[Stored data entries]
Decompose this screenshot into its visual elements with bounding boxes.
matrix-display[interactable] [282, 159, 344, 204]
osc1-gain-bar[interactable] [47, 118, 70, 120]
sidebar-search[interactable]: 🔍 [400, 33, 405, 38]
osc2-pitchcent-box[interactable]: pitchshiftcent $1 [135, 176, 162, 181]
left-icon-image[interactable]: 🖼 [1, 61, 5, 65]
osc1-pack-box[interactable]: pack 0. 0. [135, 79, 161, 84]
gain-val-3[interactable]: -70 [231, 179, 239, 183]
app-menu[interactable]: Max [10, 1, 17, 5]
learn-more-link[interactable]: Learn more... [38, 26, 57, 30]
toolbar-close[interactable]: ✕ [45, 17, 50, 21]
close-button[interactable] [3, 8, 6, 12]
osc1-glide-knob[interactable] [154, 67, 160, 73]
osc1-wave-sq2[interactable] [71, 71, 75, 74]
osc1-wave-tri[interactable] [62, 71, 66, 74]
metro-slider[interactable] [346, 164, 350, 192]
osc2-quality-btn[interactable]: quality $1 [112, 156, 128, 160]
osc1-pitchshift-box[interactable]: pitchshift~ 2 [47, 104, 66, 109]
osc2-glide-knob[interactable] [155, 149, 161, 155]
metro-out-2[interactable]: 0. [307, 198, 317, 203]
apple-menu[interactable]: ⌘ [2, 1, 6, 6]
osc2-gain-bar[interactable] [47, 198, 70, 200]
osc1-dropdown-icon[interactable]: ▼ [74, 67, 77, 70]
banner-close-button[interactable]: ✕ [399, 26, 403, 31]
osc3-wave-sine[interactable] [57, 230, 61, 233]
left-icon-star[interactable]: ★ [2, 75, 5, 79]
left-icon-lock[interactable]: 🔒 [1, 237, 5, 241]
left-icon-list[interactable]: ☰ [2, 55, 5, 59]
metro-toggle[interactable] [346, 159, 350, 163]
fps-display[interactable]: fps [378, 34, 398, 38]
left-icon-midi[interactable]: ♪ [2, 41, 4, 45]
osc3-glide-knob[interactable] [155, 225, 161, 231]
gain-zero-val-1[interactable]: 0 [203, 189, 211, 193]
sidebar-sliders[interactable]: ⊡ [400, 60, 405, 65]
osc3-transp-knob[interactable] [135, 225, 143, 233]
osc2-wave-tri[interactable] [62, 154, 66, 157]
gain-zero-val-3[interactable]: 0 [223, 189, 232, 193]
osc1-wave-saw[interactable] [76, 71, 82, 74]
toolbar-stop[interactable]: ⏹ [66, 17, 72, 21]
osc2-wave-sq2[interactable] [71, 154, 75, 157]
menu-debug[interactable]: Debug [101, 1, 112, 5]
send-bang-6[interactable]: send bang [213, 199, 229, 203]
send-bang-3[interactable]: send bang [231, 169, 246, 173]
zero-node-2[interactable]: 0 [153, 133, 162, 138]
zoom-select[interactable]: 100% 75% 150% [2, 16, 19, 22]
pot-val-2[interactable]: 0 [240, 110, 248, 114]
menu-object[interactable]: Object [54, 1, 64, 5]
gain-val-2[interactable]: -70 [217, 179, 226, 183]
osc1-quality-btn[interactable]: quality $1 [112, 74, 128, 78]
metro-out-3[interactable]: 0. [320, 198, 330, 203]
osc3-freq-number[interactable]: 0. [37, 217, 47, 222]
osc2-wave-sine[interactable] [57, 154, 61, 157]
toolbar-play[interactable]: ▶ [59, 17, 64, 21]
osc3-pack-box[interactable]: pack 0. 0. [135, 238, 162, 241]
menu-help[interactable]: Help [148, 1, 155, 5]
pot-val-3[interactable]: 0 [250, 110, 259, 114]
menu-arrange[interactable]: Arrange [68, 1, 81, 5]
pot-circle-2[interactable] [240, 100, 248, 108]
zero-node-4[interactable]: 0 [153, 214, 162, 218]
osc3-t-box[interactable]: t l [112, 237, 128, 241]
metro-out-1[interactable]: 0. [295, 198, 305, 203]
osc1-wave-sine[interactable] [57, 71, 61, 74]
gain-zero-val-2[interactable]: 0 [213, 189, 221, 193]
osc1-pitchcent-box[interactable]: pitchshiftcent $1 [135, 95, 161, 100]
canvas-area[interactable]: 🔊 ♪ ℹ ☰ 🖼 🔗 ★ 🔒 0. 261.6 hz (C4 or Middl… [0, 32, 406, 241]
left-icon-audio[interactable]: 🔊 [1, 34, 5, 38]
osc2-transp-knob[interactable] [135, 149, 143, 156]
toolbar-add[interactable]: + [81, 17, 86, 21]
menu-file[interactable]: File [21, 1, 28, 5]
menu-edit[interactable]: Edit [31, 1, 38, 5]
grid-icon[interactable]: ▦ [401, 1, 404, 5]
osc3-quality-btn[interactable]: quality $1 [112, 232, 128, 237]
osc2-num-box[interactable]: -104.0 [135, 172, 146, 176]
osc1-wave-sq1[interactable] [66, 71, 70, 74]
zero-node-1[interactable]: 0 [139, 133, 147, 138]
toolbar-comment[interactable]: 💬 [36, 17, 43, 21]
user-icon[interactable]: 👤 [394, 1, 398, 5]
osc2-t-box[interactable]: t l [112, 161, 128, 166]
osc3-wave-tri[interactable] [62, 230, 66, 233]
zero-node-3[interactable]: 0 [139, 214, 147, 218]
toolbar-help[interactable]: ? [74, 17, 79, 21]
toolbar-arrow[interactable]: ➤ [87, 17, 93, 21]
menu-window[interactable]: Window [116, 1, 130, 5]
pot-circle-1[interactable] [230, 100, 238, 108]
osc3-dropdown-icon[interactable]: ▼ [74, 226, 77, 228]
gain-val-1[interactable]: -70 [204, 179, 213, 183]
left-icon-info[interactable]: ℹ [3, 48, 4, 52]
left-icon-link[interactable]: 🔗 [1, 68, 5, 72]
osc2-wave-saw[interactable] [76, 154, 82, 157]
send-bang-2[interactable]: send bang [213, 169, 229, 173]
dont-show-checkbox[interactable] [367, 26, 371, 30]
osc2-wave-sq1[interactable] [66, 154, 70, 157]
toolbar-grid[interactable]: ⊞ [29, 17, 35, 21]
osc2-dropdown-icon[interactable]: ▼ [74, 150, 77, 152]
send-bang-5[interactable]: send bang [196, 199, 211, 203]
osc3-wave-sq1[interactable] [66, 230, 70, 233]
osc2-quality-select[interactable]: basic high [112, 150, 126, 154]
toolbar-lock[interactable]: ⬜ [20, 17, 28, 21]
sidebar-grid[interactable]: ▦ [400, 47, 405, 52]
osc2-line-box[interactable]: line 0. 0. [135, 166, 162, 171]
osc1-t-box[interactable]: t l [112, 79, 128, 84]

◆ **EXERCISE DIRECTIONS**:
For this exercise, gather every line of the data that contains the word "zero".

◆ **PROBLEM SOLUTION**:
gain-zero-val-1[interactable]: 0 [203, 189, 211, 193]
gain-zero-val-3[interactable]: 0 [223, 189, 232, 193]
zero-node-2[interactable]: 0 [153, 133, 162, 138]
zero-node-4[interactable]: 0 [153, 214, 162, 218]
gain-zero-val-2[interactable]: 0 [213, 189, 221, 193]
zero-node-1[interactable]: 0 [139, 133, 147, 138]
zero-node-3[interactable]: 0 [139, 214, 147, 218]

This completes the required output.